*** Begin section ***

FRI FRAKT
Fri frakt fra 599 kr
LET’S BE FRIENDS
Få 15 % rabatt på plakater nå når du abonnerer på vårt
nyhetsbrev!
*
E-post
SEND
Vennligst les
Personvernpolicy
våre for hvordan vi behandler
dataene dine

*** End section ***

- [What needs to be done]:
Reproduce all the entries verbatim, leaving nothing out.

- [Output of the exercise]:
FRI FRAKT
Fri frakt fra 599 kr
LET’S BE FRIENDS
Få 15 % rabatt på plakater nå når du abonnerer på vårt
nyhetsbrev!
*
E-post
SEND
Vennligst les
Personvernpolicy
våre for hvordan vi behandler
dataene dine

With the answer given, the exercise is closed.